左手が同音連打を奏する経過句ではとても速く、第2主題では逆にかなり遅くなり、そしてコデッタ(小結尾)では限界に挑戦するような高速テンポ、といった調子。

これだけのテンポで弾けるのは相当なテクニックの賜だが、ソナタらしいテンポの一貫性は感じられなかった。

第2楽章は比較的穏当な表現で、音も美しかった。

終楽章はこれまた初めて聴くような高速テンポであり、かなり弾けているし目立ったミスはないものの、全ての音がしっかりと鳴りきっているという感じはしなかった。

部分的には十分に力強いのだが、例えば第1主題の後の経過句では、左手の和音によるトレモロがほとんど聴こえなかった。

また、コーダ(結尾部)の和音の連続スタッカートでは、例えば上記リヒテル盤では、くさびを打ち込むような、腹にどすんとこたえる強靭なフォルテが聴かれる。
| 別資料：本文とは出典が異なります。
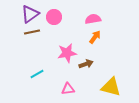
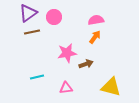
purple triangle: moved 2 px left, 1 px up
pink semicircle: moved 3 px right, 1 px down
cyan line: moved 3 px down; rotated 16 degrees clockwise
pink triangle: moved 2 px left, 1 px up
しかし、ブニアティシヴィリの場合は、あまりに速すぎてやや浮足立ったような音になってしまっていた。

 

 

次の「ドン・ジョヴァンニの回想」で、私の好きな演奏は

 

●ダニエル・シュー 2017年クライバーンコンクールライヴ盤(CD、または動画の26:40あたりから)

 

あたりである。

また、今年の5月に彼の同曲の見事な実演も聴いた(そのときの記事はこちら)。

今回のブニアティシヴィリ演奏は、前半はかなり良かった。

序奏は迫力があったし、中間部の「お手をどうぞ」の主題は、ドン・ジョヴァンニとツェルリーナのかけ合いがセンスよく表現されていた。

しかし、後半になると徐々につんのめり出す。

ラストの「シャンパンの歌」の部分では、速すぎてタッチが不完全なのか、音が抜け抜けになってしまっていた(部分的には、きわめて豪快に音を鳴らす箇所もあるのだが)。

この難曲中の難曲は、上記のダニエル・シューの演奏はおそろしく精密かつ力強い名演だけれども、ほとんどのピアニストの場合うまくいっておらず、仕方ないという面もある。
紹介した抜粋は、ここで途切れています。